**MATERIAL FOR THIS TASK**.
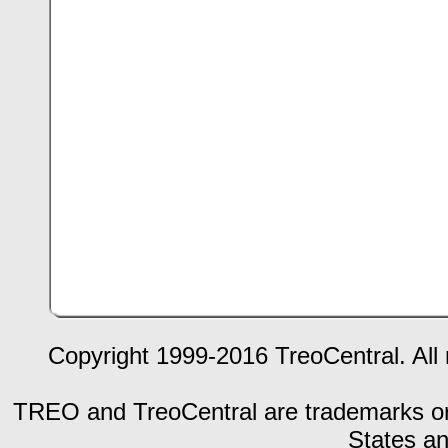
Copyright 1999-2016 TreoCentral. All 
TREO and TreoCentral are trademarks or r
States an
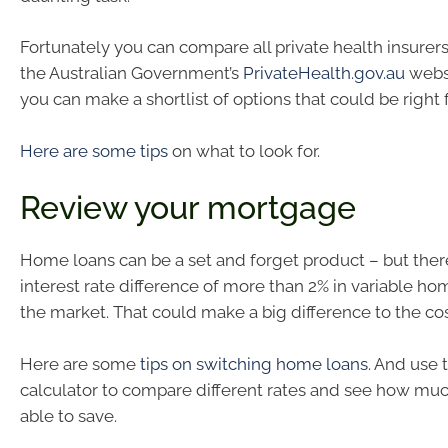
Fortunately you can compare all private health insurers
the Australian Government’s
PrivateHealth.gov.au
websi
you can make a shortlist of options that could be right 
Here are some tips
on what to look for.
Review your mortgage
Home loans can be a set and forget product – but ther
interest rate difference of more than 2% in variable ho
the market. That could make a big difference to the cos
Here are some
tips on switching home loans
. And use
calculator to compare different rates and see how mu
able to save.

**DESCRIPTION OF THE TASK**.
Word-for-word transcript, pictures excluded: copy all the material above.

**PROBLEM SOLUTION**.
Copyright 1999-2016 TreoCentral. All 
TREO and TreoCentral are trademarks or r
States an
Fortunately you can compare all private health insurers
the Australian Government’s
PrivateHealth.gov.au
websi
you can make a shortlist of options that could be right 
Here are some tips
on what to look for.
Review your mortgage
Home loans can be a set and forget product – but ther
interest rate difference of more than 2% in variable ho
the market. That could make a big difference to the cos
Here are some
tips on switching home loans
. And use
calculator to compare different rates and see how mu
able to save.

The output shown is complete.